Wenn die Menschen mit körperlichen Problemen zu tun haben, die sie nicht genau identifizieren können oder die sich in die Länge ziehen, mögen sie dazu neigen, eine ärztliche Diagnose stellen zu lassen. Jüngsten Erkenntnissen zufolge kann eine solche Diagnose gerade die Furcht auslösen, die das Problem verschlimmert! Siehe Alvin P. Sanoff, „A Conversation With Norman Cousins: What You Believe and Feel Can Have an Effect on Your Health“, U.S. News & World Report, 23. Januar 1984, S. 61. Aber im allgemeinen werden sich diejenigen, die ärztliche Behandlung für die beste Methode zur Erhaltung ihrer Gesundheit ansehen, im Krankheitsfall zuallererst fragen: „Was ist es?“
Christliche Wissenschafter nehmen zur Frage der Gesundheit und des Heilens einen anderen Standpunkt ein. Für sie ist Gesundheit geistig und nicht körperlich — sie verstehen sie als die Unversehrtheit und Vollständigkeit, die Bestandteil der unverletzbaren Beziehung des Menschen zu Gott sind. Da diese Beziehung immer unversehrt ist und von Gott selbst in unveränderlicher Harmonie aufrechterhalten wird, ist Gesundheit immer gegenwärtig; wir können uns ihrer bewußt werden und sie in Erscheinung treten lassen.
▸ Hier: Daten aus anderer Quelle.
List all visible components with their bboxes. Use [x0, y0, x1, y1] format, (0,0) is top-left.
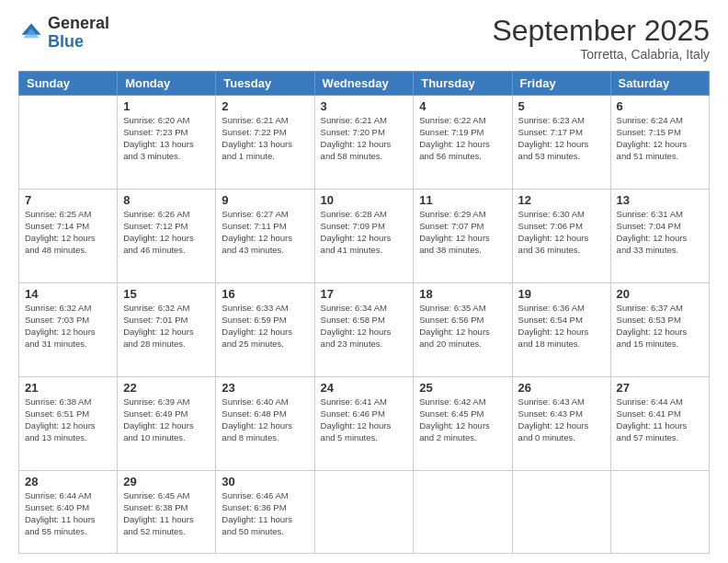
calendar-cell: 19Sunrise: 6:36 AM Sunset: 6:54 PM Dayli… — [512, 283, 610, 377]
calendar-cell: 30Sunrise: 6:46 AM Sunset: 6:36 PM Dayli… — [216, 471, 314, 554]
weekday-header-friday: Friday — [512, 72, 610, 96]
day-number: 16 — [222, 287, 308, 301]
day-info: Sunrise: 6:27 AM Sunset: 7:11 PM Dayligh… — [222, 209, 308, 256]
calendar-cell: 21Sunrise: 6:38 AM Sunset: 6:51 PM Dayli… — [19, 377, 118, 471]
week-row-3: 21Sunrise: 6:38 AM Sunset: 6:51 PM Dayli… — [19, 377, 710, 471]
day-info: Sunrise: 6:34 AM Sunset: 6:58 PM Dayligh… — [321, 303, 408, 350]
weekday-header-sunday: Sunday — [19, 72, 118, 96]
month-title: September 2025 — [492, 15, 710, 47]
day-info: Sunrise: 6:43 AM Sunset: 6:43 PM Dayligh… — [518, 396, 605, 443]
calendar-cell: 29Sunrise: 6:45 AM Sunset: 6:38 PM Dayli… — [118, 471, 216, 554]
calendar-cell: 4Sunrise: 6:22 AM Sunset: 7:19 PM Daylig… — [414, 96, 512, 190]
day-info: Sunrise: 6:39 AM Sunset: 6:49 PM Dayligh… — [123, 396, 210, 443]
day-info: Sunrise: 6:21 AM Sunset: 7:20 PM Dayligh… — [321, 115, 408, 162]
day-info: Sunrise: 6:41 AM Sunset: 6:46 PM Dayligh… — [321, 396, 408, 443]
calendar: SundayMondayTuesdayWednesdayThursdayFrid… — [18, 71, 710, 554]
day-number: 7 — [25, 193, 111, 207]
logo: General Blue — [18, 15, 109, 52]
day-number: 29 — [123, 475, 210, 488]
calendar-cell: 16Sunrise: 6:33 AM Sunset: 6:59 PM Dayli… — [216, 283, 314, 377]
weekday-header-monday: Monday — [118, 72, 216, 96]
day-info: Sunrise: 6:44 AM Sunset: 6:40 PM Dayligh… — [25, 490, 111, 537]
day-number: 28 — [25, 475, 111, 488]
calendar-cell: 3Sunrise: 6:21 AM Sunset: 7:20 PM Daylig… — [314, 96, 414, 190]
day-info: Sunrise: 6:38 AM Sunset: 6:51 PM Dayligh… — [25, 396, 111, 443]
day-number: 4 — [419, 99, 506, 113]
day-number: 1 — [123, 99, 210, 113]
day-info: Sunrise: 6:24 AM Sunset: 7:15 PM Dayligh… — [617, 115, 703, 162]
calendar-cell: 14Sunrise: 6:32 AM Sunset: 7:03 PM Dayli… — [19, 283, 118, 377]
calendar-cell: 6Sunrise: 6:24 AM Sunset: 7:15 PM Daylig… — [610, 96, 709, 190]
calendar-cell — [414, 471, 512, 554]
calendar-cell: 9Sunrise: 6:27 AM Sunset: 7:11 PM Daylig… — [216, 190, 314, 283]
calendar-cell: 1Sunrise: 6:20 AM Sunset: 7:23 PM Daylig… — [118, 96, 216, 190]
day-number: 2 — [222, 99, 308, 113]
day-number: 14 — [25, 287, 111, 301]
day-info: Sunrise: 6:36 AM Sunset: 6:54 PM Dayligh… — [518, 303, 605, 350]
calendar-cell — [19, 96, 118, 190]
day-number: 20 — [617, 287, 703, 301]
weekday-header-row: SundayMondayTuesdayWednesdayThursdayFrid… — [19, 72, 710, 96]
calendar-cell: 22Sunrise: 6:39 AM Sunset: 6:49 PM Dayli… — [118, 377, 216, 471]
day-number: 3 — [321, 99, 408, 113]
day-number: 11 — [419, 193, 506, 207]
week-row-1: 7Sunrise: 6:25 AM Sunset: 7:14 PM Daylig… — [19, 190, 710, 283]
calendar-cell: 20Sunrise: 6:37 AM Sunset: 6:53 PM Dayli… — [610, 283, 709, 377]
day-number: 25 — [419, 381, 506, 395]
day-info: Sunrise: 6:31 AM Sunset: 7:04 PM Dayligh… — [617, 209, 703, 256]
day-number: 8 — [123, 193, 210, 207]
day-info: Sunrise: 6:21 AM Sunset: 7:22 PM Dayligh… — [222, 115, 308, 162]
day-info: Sunrise: 6:20 AM Sunset: 7:23 PM Dayligh… — [123, 115, 210, 162]
day-info: Sunrise: 6:37 AM Sunset: 6:53 PM Dayligh… — [617, 303, 703, 350]
day-info: Sunrise: 6:44 AM Sunset: 6:41 PM Dayligh… — [617, 396, 703, 443]
day-info: Sunrise: 6:23 AM Sunset: 7:17 PM Dayligh… — [518, 115, 605, 162]
calendar-cell — [512, 471, 610, 554]
day-info: Sunrise: 6:32 AM Sunset: 7:01 PM Dayligh… — [123, 303, 210, 350]
calendar-cell: 23Sunrise: 6:40 AM Sunset: 6:48 PM Dayli… — [216, 377, 314, 471]
day-number: 13 — [617, 193, 703, 207]
day-number: 17 — [321, 287, 408, 301]
day-number: 27 — [617, 381, 703, 395]
logo-general-text: General — [48, 14, 109, 32]
calendar-cell: 27Sunrise: 6:44 AM Sunset: 6:41 PM Dayli… — [610, 377, 709, 471]
calendar-cell: 5Sunrise: 6:23 AM Sunset: 7:17 PM Daylig… — [512, 96, 610, 190]
day-number: 5 — [518, 99, 605, 113]
day-number: 6 — [617, 99, 703, 113]
day-info: Sunrise: 6:26 AM Sunset: 7:12 PM Dayligh… — [123, 209, 210, 256]
title-block: September 2025 Torretta, Calabria, Italy — [492, 15, 710, 62]
calendar-cell: 13Sunrise: 6:31 AM Sunset: 7:04 PM Dayli… — [610, 190, 709, 283]
day-number: 9 — [222, 193, 308, 207]
calendar-cell: 26Sunrise: 6:43 AM Sunset: 6:43 PM Dayli… — [512, 377, 610, 471]
day-number: 23 — [222, 381, 308, 395]
calendar-cell: 11Sunrise: 6:29 AM Sunset: 7:07 PM Dayli… — [414, 190, 512, 283]
logo-blue-text: Blue — [48, 32, 84, 51]
logo-icon — [18, 20, 44, 46]
day-info: Sunrise: 6:42 AM Sunset: 6:45 PM Dayligh… — [419, 396, 506, 443]
day-number: 15 — [123, 287, 210, 301]
calendar-cell: 17Sunrise: 6:34 AM Sunset: 6:58 PM Dayli… — [314, 283, 414, 377]
calendar-cell: 7Sunrise: 6:25 AM Sunset: 7:14 PM Daylig… — [19, 190, 118, 283]
calendar-cell: 15Sunrise: 6:32 AM Sunset: 7:01 PM Dayli… — [118, 283, 216, 377]
day-info: Sunrise: 6:46 AM Sunset: 6:36 PM Dayligh… — [222, 490, 308, 537]
day-number: 21 — [25, 381, 111, 395]
day-info: Sunrise: 6:25 AM Sunset: 7:14 PM Dayligh… — [25, 209, 111, 256]
week-row-0: 1Sunrise: 6:20 AM Sunset: 7:23 PM Daylig… — [19, 96, 710, 190]
day-number: 24 — [321, 381, 408, 395]
calendar-cell: 8Sunrise: 6:26 AM Sunset: 7:12 PM Daylig… — [118, 190, 216, 283]
day-info: Sunrise: 6:40 AM Sunset: 6:48 PM Dayligh… — [222, 396, 308, 443]
day-info: Sunrise: 6:30 AM Sunset: 7:06 PM Dayligh… — [518, 209, 605, 256]
weekday-header-wednesday: Wednesday — [314, 72, 414, 96]
calendar-cell: 25Sunrise: 6:42 AM Sunset: 6:45 PM Dayli… — [414, 377, 512, 471]
header: General Blue September 2025 Torretta, Ca… — [18, 15, 710, 62]
weekday-header-thursday: Thursday — [414, 72, 512, 96]
calendar-cell: 10Sunrise: 6:28 AM Sunset: 7:09 PM Dayli… — [314, 190, 414, 283]
day-info: Sunrise: 6:45 AM Sunset: 6:38 PM Dayligh… — [123, 490, 210, 537]
calendar-cell — [610, 471, 709, 554]
day-info: Sunrise: 6:35 AM Sunset: 6:56 PM Dayligh… — [419, 303, 506, 350]
week-row-2: 14Sunrise: 6:32 AM Sunset: 7:03 PM Dayli… — [19, 283, 710, 377]
day-number: 26 — [518, 381, 605, 395]
day-number: 12 — [518, 193, 605, 207]
calendar-cell — [314, 471, 414, 554]
day-info: Sunrise: 6:29 AM Sunset: 7:07 PM Dayligh… — [419, 209, 506, 256]
calendar-cell: 12Sunrise: 6:30 AM Sunset: 7:06 PM Dayli… — [512, 190, 610, 283]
Wenn wir diesen neuen geistigen Standpunkt einnehmen, hat das u. a. zur Folge, daß wir offenkundige körperliche Probleme zwar nicht ignorieren, uns aber weniger von ihnen gefangennehmen lassen. Anders ausgedrückt: Wenn wir es mit einem körperlichen Problem zu tun haben, sind wir weniger daran interessiert, herauszufinden, was es ist, als daran, was es nicht ist.
Zunächst einmal können wir völlig sicher sein, daß das Problem, worum es sich auch handeln mag, unsere Gesundheit nicht bedroht. Tatsächlich ist es für unsere Gesundheit völlig unerheblich. Das mag für das menschliche Gemüt absolut widersinnig klingen. Aber der geistige Sinn und konkrete Heilungen beweisen die Richtigkeit dieser Behauptung.
Die Christliche Wissenschaft hat immer wieder bewiesen, daß Gesundheit nicht von physischen Bedingungen abhängt, die sich ja ändern können, sondern von unserer Beziehung zu Gott, die sich nicht verändert. Was wir wirklich brauchen, ist daher niemals mehr Gesundheit, sondern ein lebendigeres und erleuchteteres Bewußtsein von der Gesundheit, die wir immer besitzen — die immer in unserer Beziehung zu Gott zu finden ist.
Wenn wir Gesundheit als den normalen Zustand des sündlosen geistigen Menschen verstehen, der wir tatsächlich sind, erkennen wir noch etwas Wichtiges, was Krankheit nicht ist. Wir erkennen, daß entgegen den anerzogenen Erwartungen traditioneller menschlicher Ansichten Krankheit nicht natürlich oder selbstverständlich ist — daß sie vielmehr als ganz und gar unnötig und anomal betrachtet werden sollte.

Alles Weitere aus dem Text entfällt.